Présentation. Au cours des trente dernières années, le christianisme a changé en Océanie, dans un contexte de profond changement social marqué notamment par l’urbanisation et l’intensification des migrations et sous l’effet d’une confrontation croissante entre des églises héritières des missions du 19ème siècle et les formes concurrentes du christianisme mondial – en particulier les plus récentes,
évangéliques et charismatiques.
L’anthropologie du christianisme a changé, elle aussi. Les auteurs de ce numéro cherchent à prendre la mesure de cette double évolution, en associant l’exploration des christianismes d’Océanie et une réflexion collective sur les méthodes et les approches théoriques par lesquels nous en rendons compte. Ils mettent ainsi en lumière l’intérêt que représentent ces terrains océaniens dans la perspective d’une anthropologie du christianisme et pour une compréhension approfondie des rapports entre christianisme et cultures.
Des montagnes de Papouasie Nouvelle-Guinée jusqu’aux communautés polynésiennes des banlieues urbaines de Nouvelle-Zélande, en passant par la Polynésie française ou Fidji, l’analyse des transformations contemporaines du christianisme océanien invite à dépasser une compréhension trop univoque en termes d’acculturation ou de domination culturelle occidentale, pour prêter davantage attention aux conditions de la rencontre entre une histoire chrétienne locale et les dynamiques actuelles de la globalisation religieuse.
Presentation. Christianity has changed in Oceania in the last 30 years, in a context of deep social change marked by the impact of migrations and urbanisation, and under the influence of a growing competition between the churches stemming from the 19th Century missions and the new forms of
global Christianity - especially Evangelicals and Charismatics.

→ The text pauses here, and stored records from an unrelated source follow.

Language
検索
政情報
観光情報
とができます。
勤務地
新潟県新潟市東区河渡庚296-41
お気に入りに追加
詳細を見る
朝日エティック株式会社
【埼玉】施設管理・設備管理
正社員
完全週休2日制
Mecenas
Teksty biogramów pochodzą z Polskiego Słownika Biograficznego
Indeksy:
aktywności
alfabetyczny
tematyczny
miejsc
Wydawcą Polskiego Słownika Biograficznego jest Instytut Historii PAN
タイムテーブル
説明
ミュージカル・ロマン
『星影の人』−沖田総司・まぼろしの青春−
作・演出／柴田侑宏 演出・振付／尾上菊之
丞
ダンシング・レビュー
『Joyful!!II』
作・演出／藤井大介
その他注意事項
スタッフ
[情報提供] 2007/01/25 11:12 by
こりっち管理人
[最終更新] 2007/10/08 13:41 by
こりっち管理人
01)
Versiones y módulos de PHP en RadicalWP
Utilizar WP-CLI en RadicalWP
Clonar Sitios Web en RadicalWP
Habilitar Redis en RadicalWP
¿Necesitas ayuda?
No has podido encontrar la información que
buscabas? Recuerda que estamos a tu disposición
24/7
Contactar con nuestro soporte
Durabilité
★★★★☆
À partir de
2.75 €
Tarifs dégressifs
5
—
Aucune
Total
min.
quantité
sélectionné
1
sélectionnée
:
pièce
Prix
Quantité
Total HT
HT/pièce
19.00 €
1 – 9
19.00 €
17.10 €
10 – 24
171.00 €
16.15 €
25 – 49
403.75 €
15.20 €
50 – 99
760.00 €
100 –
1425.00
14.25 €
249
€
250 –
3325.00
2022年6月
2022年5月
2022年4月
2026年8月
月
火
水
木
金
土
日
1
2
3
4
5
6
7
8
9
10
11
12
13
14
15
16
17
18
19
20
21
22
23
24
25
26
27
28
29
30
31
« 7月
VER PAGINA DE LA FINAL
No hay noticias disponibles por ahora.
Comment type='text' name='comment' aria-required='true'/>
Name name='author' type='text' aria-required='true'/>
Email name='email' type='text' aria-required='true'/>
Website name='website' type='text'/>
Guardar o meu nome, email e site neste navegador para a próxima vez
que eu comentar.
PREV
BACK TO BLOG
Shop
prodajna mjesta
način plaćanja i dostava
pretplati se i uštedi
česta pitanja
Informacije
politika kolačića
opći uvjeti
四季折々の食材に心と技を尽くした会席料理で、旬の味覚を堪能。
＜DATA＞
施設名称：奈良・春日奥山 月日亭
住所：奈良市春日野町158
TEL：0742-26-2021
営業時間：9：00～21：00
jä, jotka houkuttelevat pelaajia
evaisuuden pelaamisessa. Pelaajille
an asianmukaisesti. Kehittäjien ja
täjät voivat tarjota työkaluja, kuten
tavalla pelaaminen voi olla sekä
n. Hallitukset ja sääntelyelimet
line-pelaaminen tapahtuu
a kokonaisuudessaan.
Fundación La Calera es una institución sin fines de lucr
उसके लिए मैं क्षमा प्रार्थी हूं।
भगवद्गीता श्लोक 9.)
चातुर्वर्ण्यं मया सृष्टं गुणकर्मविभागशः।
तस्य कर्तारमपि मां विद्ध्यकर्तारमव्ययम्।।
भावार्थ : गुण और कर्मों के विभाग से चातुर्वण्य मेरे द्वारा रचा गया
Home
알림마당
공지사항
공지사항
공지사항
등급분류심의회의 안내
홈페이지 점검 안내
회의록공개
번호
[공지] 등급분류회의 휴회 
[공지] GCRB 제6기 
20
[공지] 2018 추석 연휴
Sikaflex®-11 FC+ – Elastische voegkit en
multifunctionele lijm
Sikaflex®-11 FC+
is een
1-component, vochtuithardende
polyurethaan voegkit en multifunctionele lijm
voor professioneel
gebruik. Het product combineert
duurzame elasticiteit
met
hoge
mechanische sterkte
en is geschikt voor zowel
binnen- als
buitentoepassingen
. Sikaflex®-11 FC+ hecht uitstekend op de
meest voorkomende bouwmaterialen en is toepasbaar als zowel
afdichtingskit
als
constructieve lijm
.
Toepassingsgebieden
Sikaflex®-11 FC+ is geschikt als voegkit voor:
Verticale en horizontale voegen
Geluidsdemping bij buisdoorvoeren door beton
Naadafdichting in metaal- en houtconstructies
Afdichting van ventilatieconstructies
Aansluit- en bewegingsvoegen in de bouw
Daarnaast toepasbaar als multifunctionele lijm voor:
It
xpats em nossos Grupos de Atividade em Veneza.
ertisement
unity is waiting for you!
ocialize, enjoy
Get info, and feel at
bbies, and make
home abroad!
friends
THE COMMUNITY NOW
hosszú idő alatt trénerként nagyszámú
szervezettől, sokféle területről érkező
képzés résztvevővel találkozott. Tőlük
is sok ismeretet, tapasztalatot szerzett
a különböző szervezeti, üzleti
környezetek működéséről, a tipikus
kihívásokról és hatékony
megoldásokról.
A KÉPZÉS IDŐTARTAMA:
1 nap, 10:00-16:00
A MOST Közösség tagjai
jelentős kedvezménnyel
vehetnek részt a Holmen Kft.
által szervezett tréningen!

Anthropology of Christianity has changed too. The authors of this issue aim to measure the effects of this double evolution, by articulating an exploration of Pacific Christianities with a collective reflection on the methods and theoretical tools we use to analyse them. Thus they point out the interest of Pacific fields of research in the perspective of an anthropology of Christianity and for a deeper understanding of the relationships between Christianity and local cultures.
From the mountains of Papua New Guinea to the Pacific Peoples communities of New Zealand suburbs, in French Polynesia or in Fiji, the observation of Pacific Christianities invites us to move beyond a too simplistic description in terms of acculturation or Western cultural domination, and to give more attention to the circumstances of the encounter between Pacific Christian local histories and the contemporary dynamics of religious globalisation.
Sommaire / Table of Contents
Yannick Fer — Introduction
Simon Coleman — Christianities in Oceania: “Historical Genealogies and Anthropological Insularities” (résumé - abstract)
Manfred Ernst — Changing Christianity in Oceania: a Regional Overview (résumé - abstract)
Yannick Fer — Le protestantisme polynésien, de l’Église locale aux réseaux évangéliques (résumé - abstract)
John Barker — Secondary Conversion and the Anthropology of Christianity in Melanesia (résumé - abstract)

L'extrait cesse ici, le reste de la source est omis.